Somehow, this took him completely by surprise. He gasped, inhaling sharply and his eyes widened. “What? Are you serious?”

“Yeah,” I said, feeling embarrassed. “I thought you knew, I thought Hope told you.”

“Holy Mary mother of God,” he said. “So that’s what this was about.”

“What?”

“Nothing. So you’re gay?” he asked again.

“Yeah,” I said.

We continued walking but then he stopped again. “Are you sure you’re gay? I mean, how long have you felt like this?”

I told him all my life.

“That’s pretty sure.” He chuckled.

 

*   *   *

 

As we walked down Main Street past the closed stores, Neil said to me, “I just want you to know, I’m here for you whenever you need to talk. I mean, night or day. You can talk to me about anything, this or anything else.”

I glanced at him and thought he looked so handsome, bathed in the artificial yellow glow of the street lamp. “Thanks,” I said.
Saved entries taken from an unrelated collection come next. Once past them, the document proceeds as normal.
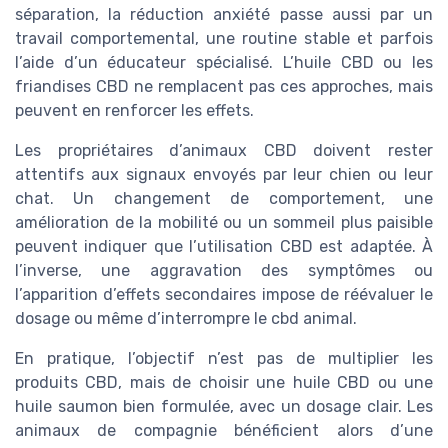
séparation, la réduction anxiété passe aussi par un
travail comportemental, une routine stable et parfois
l’aide d’un éducateur spécialisé. L’huile CBD ou les
friandises CBD ne remplacent pas ces approches, mais
peuvent en renforcer les effets.
Les propriétaires d’animaux CBD doivent rester
attentifs aux signaux envoyés par leur chien ou leur
chat. Un changement de comportement, une
amélioration de la mobilité ou un sommeil plus paisible
peuvent indiquer que l’utilisation CBD est adaptée. À
l’inverse, une aggravation des symptômes ou
l’apparition d’effets secondaires impose de réévaluer le
dosage ou même d’interrompre le cbd animal.
En pratique, l’objectif n’est pas de multiplier les
produits CBD, mais de choisir une huile CBD ou une
huile saumon bien formulée, avec un dosage clair. Les
animaux de compagnie bénéficient alors d’une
“And don’t ever worry,” he said firmly. “I will never take advantage of you.”

“Okay,” I said, reaching in my pocket for a Marlboro Light.

“You smoke?”

“Yeah,” I admitted. It was a habit I’d picked up from Natalie. At first, I was worried that Agnes or the doctor would be furious and not allow it. But they didn’t mind as long as “you don’t burn down the house.”
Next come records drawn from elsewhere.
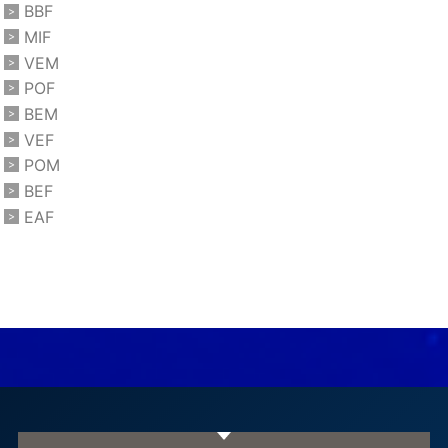
BBF
MIF
VEM
POF
BEM
VEF
POM
BEF
EAF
Neil pulled a lighter from his pocket and lit my cigarette.

“Thanks,” I said. Smoking had become my favorite thing in the world to do. It was like having instant comfort, no matter where or when. No wonder my parents smoked, I thought. The part of me that used to polish my jewelry for hours and comb my hair until my scalp was deeply scratched was now lighting cigarettes every other minute and then carefully stomping them out. It turned out I had always been a smoker. I just hadn’t had any cigarettes.

“It was great talking with you,” Bookman told me when we were back at the house.

“Thanks for everything,” I said.

“Thank
you
,” he said and smiled warmly, eyes moist.

He left, climbing into his wreck of a car and I sank into the TV-room sofa. I felt mildly intoxicated, like I’d just taken a big swallow of Vicks 44. Then I saw a stray Purina Dog Chow Agnes had dropped on the seat cushion. Without hesitation, I picked it up and popped it into my mouth. No longer would I be afraid of trying new things.